The gun assembly, encompassed within the neck portion, is constructed of three in-line cathodes to emit three in-line electron beams and a plurality of spatially-related electrodes positioned forward of the cathodes, each having three in-line apertures, to form, focus and accelerate the electron beams. In such in-line gun assemblies, the electrode members are necessarily markedly wider in the direction of the in-line plane than normal to the in-line plane, in order to accommodate the three in-line apertures. As a result, the two side apertures, as well as the surrounding electrode material defining such apertures, are much closer to the interior wall of the tube neck than the central aperture and its surrounding electrode material.

Such in-line gun assemblies have almost totally replaced the older delta gun arrangements in which three separate guns were arranged in a delta configuration.

On the exterior surface of the tube envelope, an electrically conductive coating is disposed on the forward area of the funnel portion. This coating is normally at ground potential when the tube is in operation. Spaced rearward from this funnel coating is a deflection yoke oriented to surround the envelope at substantially the transition area between the funnel and neck portions. Magnetic fields produced by the yoke provide for deflection of the electron beams to effect scanning of the screen raster.

While the glass of the neck portion is normally considered to be electrically neutral, when the tube is put into operation, it has been found that a deleterious charge build-up can occur on the external surface of the neck wall, which can be as high as about 16 KV in magnitude, or higher. Such a charge can induce fields which have a detrimental influence on the trajectories of the side aperture-related electron beams. This influence is evidenced, for example, by a spreading or mis-convergence of the side-related beams resulting in a haze-like appearance of the display image in the peripheral area of the screen and general mis-convergence. When such spreading occurs gradually, over time, it is known as convergence drift.

Although neck charging has been known to occur for some time, recent advances in CRT technology have caused its effects to increase in both magnitude and importance. The desire for improved screen images has led to more stringent requirements for beam convergence, which is related to both resolution and color purity. For example, in certain high resolution tubes, mis-convergence errors as little as one-fourth the width of a phosphor element are considered undesirable. However, the trend toward smaller (mini) necks and yokes to save both materials and deflection power has led to smaller gun assemblies and diminished clearances, magnifying the effects of neck charging.

In addition, the introduction of the internal magnetic ring (IMR) into the mini-neck tube may also enhance neck charging.
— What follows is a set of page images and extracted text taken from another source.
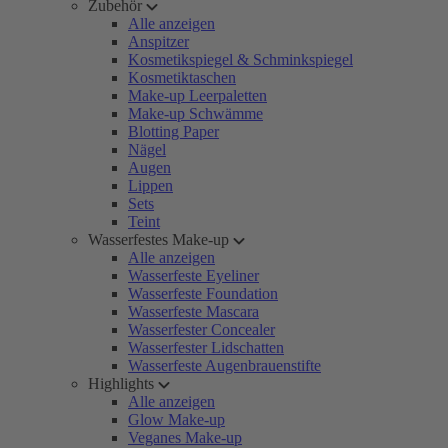
Zubehör
Alle anzeigen
Anspitzer
Kosmetikspiegel & Schminkspiegel
Kosmetiktaschen
Make-up Leerpaletten
Make-up Schwämme
Blotting Paper
Nägel
Augen
Lippen
Sets
Teint
Wasserfestes Make-up
Alle anzeigen
Wasserfeste Eyeliner
Wasserfeste Foundation
Wasserfeste Mascara
Wasserfester Concealer
Wasserfester Lidschatten
Wasserfeste Augenbrauenstifte
Highlights
Alle anzeigen
Glow Make-up
Veganes Make-up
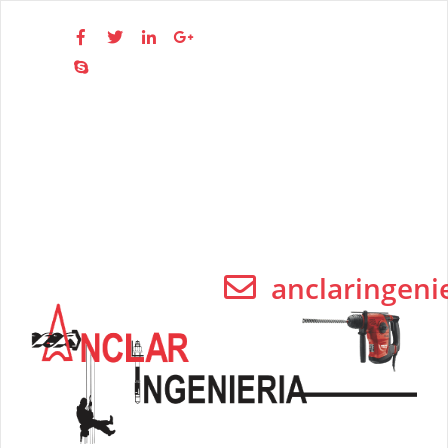
(310)
277 - 77 57
Medellín
Y toda
Colombia
anclaringen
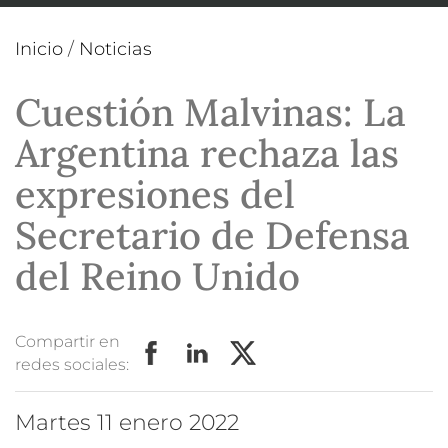
Inicio
/
Noticias
Cuestión Malvinas: La
Argentina rechaza las
expresiones del
Secretario de Defensa
del Reino Unido
Compartir en
redes sociales:
martes 11 enero 2022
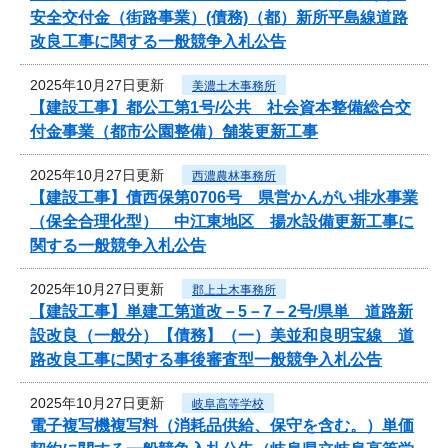
安全交付金（街路事業）(債務)（都）新所平島線道路
改良工事に関する一般競争入札公告
2025年10月27日更新
美濃土木事務所
【建設工事】都公工第1号/公共 社会資本整備総合交
付金事業（都市公園整備）舗装更新工事
2025年10月27日更新
西濃農林事務所
【建設工事】債西保第0706号 県営かんがい排水事業
（保全合理化型） 中江東地区 揚水設備更新工事に
関する一般競争入札公告
2025年10月27日更新
郡上土木事務所
【建設工事】単建工第道改－5－7－2号/県単 道路新
設改良（一般分）【債務】（一）美並和良明宝線 道
路改良工事に関する事後審査型一般競争入札公告
2025年10月27日更新
岐阜高等学校
電子複写機複写料（消耗品供給、保守を含む。）単価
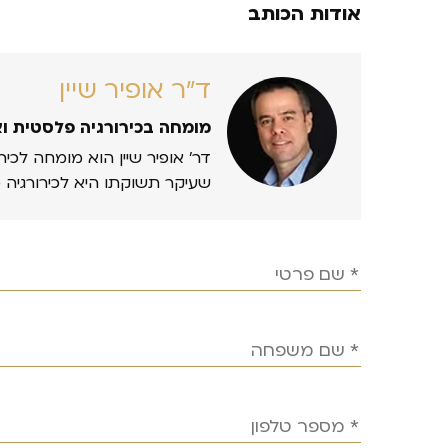
אודות הכותב
ד״ר אופיר שיין
מומחה בכירורגיה פלסטית ו
דר’ אופיר שיין הוא מומחה לכיר
שעיקר תשוקתו היא לכירורגיה 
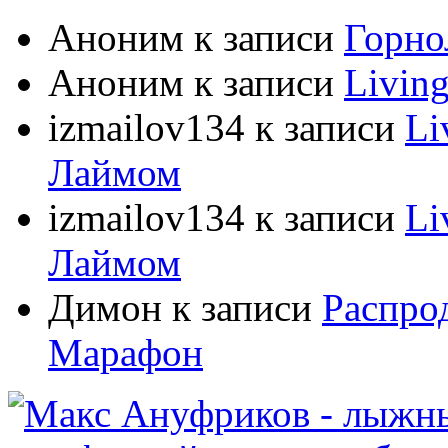
Аноним
к записи
Горно
Аноним
к записи
Livin
izmailov134
к записи
Li
Лаймом
izmailov134
к записи
Li
Лаймом
Димон
к записи
Распро
Марафон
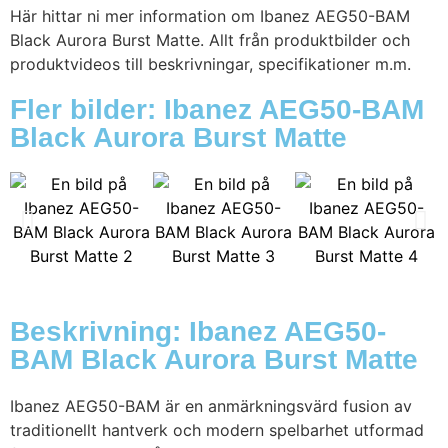
Här hittar ni mer information om Ibanez AEG50-BAM
Black Aurora Burst Matte. Allt från produktbilder och
produktvideos till beskrivningar, specifikationer m.m.
Fler bilder: Ibanez AEG50-BAM
Black Aurora Burst Matte
Beskrivning: Ibanez AEG50-
BAM Black Aurora Burst Matte
Ibanez AEG50-BAM är en anmärkningsvärd fusion av
traditionellt hantverk och modern spelbarhet utformad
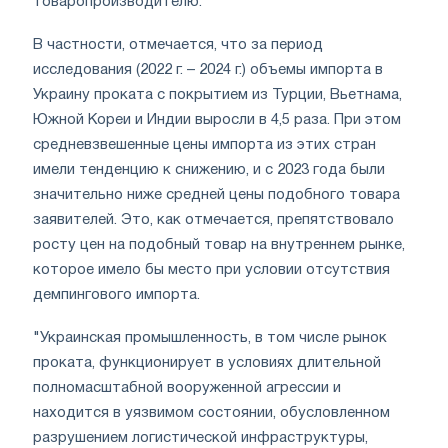
товаропроизводителю.
В частности, отмечается, что за период
исследования (2022 г. – 2024 г.) объемы импорта в
Украину проката с покрытием из Турции, Вьетнама,
Южной Кореи и Индии выросли в 4,5 раза. При этом
средневзвешенные цены импорта из этих стран
имели тенденцию к снижению, и с 2023 года были
значительно ниже средней цены подобного товара
заявителей. Это, как отмечается, препятствовало
росту цен на подобный товар на внутреннем рынке,
которое имело бы место при условии отсутствия
демпингового импорта.
"Украинская промышленность, в том числе рынок
проката, функционирует в условиях длительной
полномасштабной вооруженной агрессии и
находится в уязвимом состоянии, обусловленном
разрушением логистической инфраструктуры,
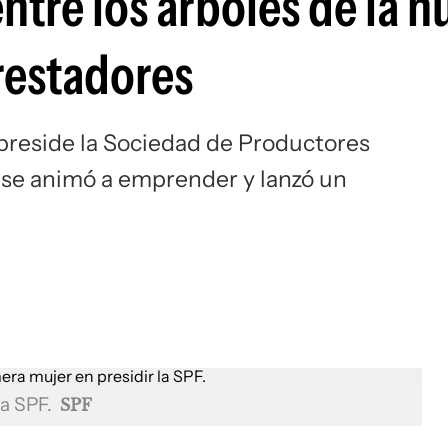
entre los árboles de la 
restadores
 preside la Sociedad de Productores
, se animó a emprender y lanzó un
la SPF.
SPF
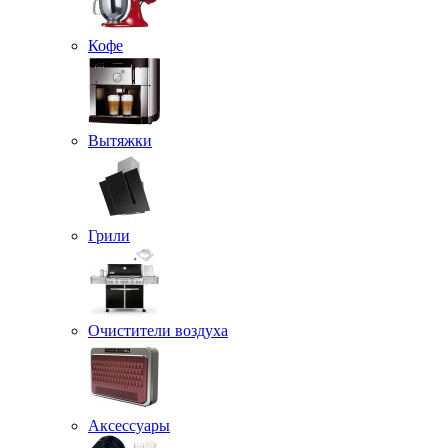
Кофе
Вытяжки
Грили
Очистители воздуха
Аксессуары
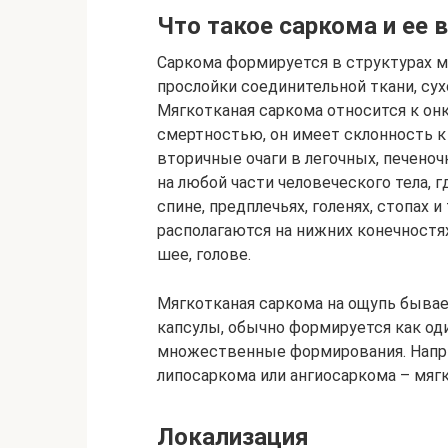
Что такое саркома и ее 
Саркома формируется в структурах м
прослойки соединительной ткани, су
Мягкотканая саркома относится к он
смертностью, он имеет склонность 
вторичные очаги в легочных, печеноч
на любой части человеческого тела, г
спине, предплечьях, голенях, стопах и
располагаются на нижних конечностях
шее, голове.
Мягкотканая саркома на ощупь бывает
капсулы, обычно формируется как оди
множественные формирования. Наприм
липосаркома или ангиосаркома – мягк
Локализация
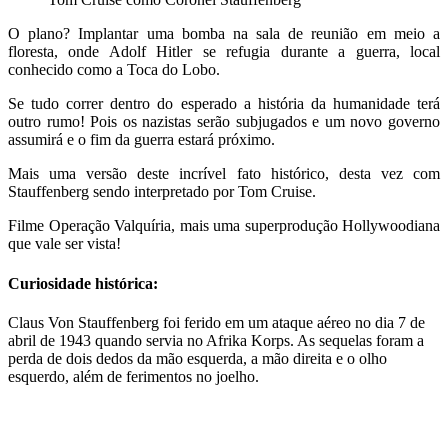
O plano? Implantar uma bomba na sala de reunião em meio a
floresta, onde Adolf Hitler se refugia durante a guerra, local
conhecido como a Toca do Lobo.
Se tudo correr dentro do esperado a história da humanidade terá
outro rumo! Pois os nazistas serão subjugados e um novo governo
assumirá e o fim da guerra estará próximo.
Mais uma versão deste incrível fato histórico, desta vez com
Stauffenberg sendo interpretado por Tom Cruise.
Filme Operação Valquíria, mais uma superprodução Hollywoodiana
que vale ser vista!
Curiosidade histórica:
Claus Von Stauffenberg foi ferido em um ataque aéreo no dia 7 de
abril de 1943 quando servia no Afrika Korps. As sequelas foram a
perda de dois dedos da mão esquerda, a mão direita e o olho
esquerdo, além de ferimentos no joelho.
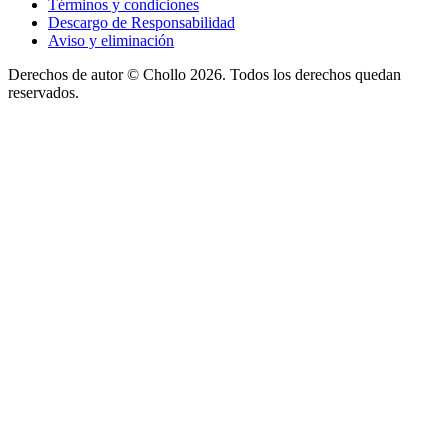
Términos y condiciones
Descargo de Responsabilidad
Aviso y eliminación
Derechos de autor ©
Chollo
2026. Todos los derechos quedan
reservados.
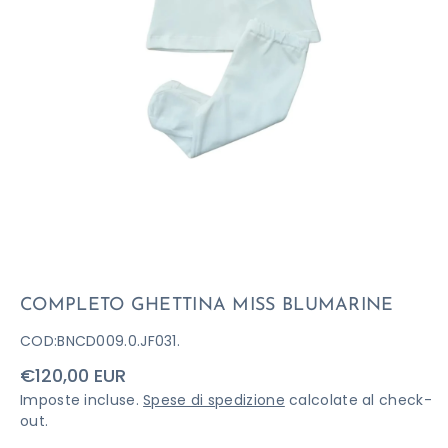
COMPLETO GHETTINA MISS BLUMARINE
COD:
BNCD009.0.JF031.
Prezzo
€120,00 EUR
di
Imposte incluse.
Spese di spedizione
calcolate al check-
listino
out.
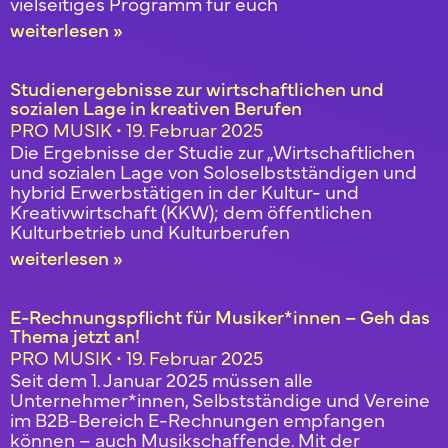
vielseitiges Programm für euch
weiterlesen »
Studienergebnisse zur wirtschaftlichen und
sozialen Lage in kreativen Berufen
PRO MUSIK
19. Februar 2025
Die Ergebnisse der Studie zur „Wirtschaftlichen
und sozialen Lage von Soloselbstständigen und
hybrid Erwerbstätigen in der Kultur- und
Kreativwirtschaft (KKW); dem öffentlichen
Kulturbetrieb und Kulturberufen
weiterlesen »
E-Rechnungspflicht für Musiker*innen – Geh das
Thema jetzt an!
PRO MUSIK
19. Februar 2025
Seit dem 1. Januar 2025 müssen alle
Unternehmer*innen, Selbstständige und Vereine
im B2B-Bereich E-Rechnungen empfangen
können – auch Musikschaffende. Mit der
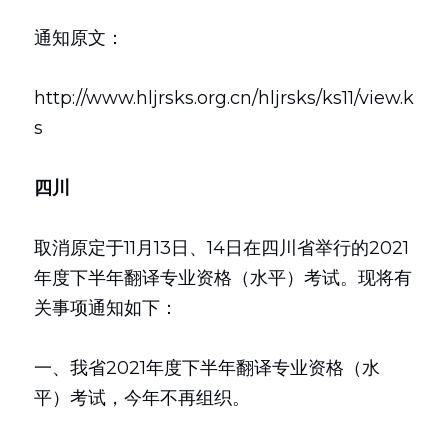
通知原文：
http://www.hljrsks.org.cn/hljrsks/ks11/view.k
s
四川
取消原定于11月13日、14日在四川省举行的2021
年度下半年翻译专业资格（水平）考试。现将有
关事项通知如下：
一、我省2021年度下半年翻译专业资格（水
平）考试，今年不再组织。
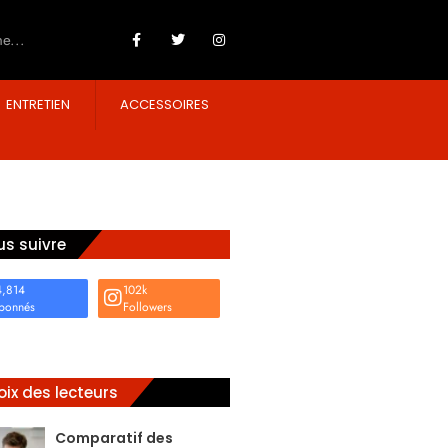
ENTRETIEN
ACCESSOIRES
s suivre
4,814
102k
bonnés
Followers
ix des lecteurs
Comparatif des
The IMR is located in the top or convergence cup of the electron gun and sets up magnetic fields which, during tube operation, correct certain mis-convergence problems which would otherwise occur as a result of the tube-to-tube variations inherent in any mass production process. Each IMR is "custom-magnetized" to correct its tube's particular mis-convergence, using an apparatus which closely surrounds the tube neck. Although the apparatus is thought to act as a ground when in place, subsequent rapid neck charging has been observed to occur when the apparatus is removed.

Attempts to reduce the neck charge by the use of grounded internal conductive neck coatings, although in some degree successful, have in general not been satisfactory due to the close proximity of various high potential elements such as gun electrodes and the internal conductive funnel coating, which promotes undesired arcing.

In U.S. Pat. No. 3,746,904 an external circumferential band of grounded conductive coating was applied to the neck of a delta tube over the focusing lenses of the electron gun assembly to evenly distribute the neck charge and prevent convergence drift.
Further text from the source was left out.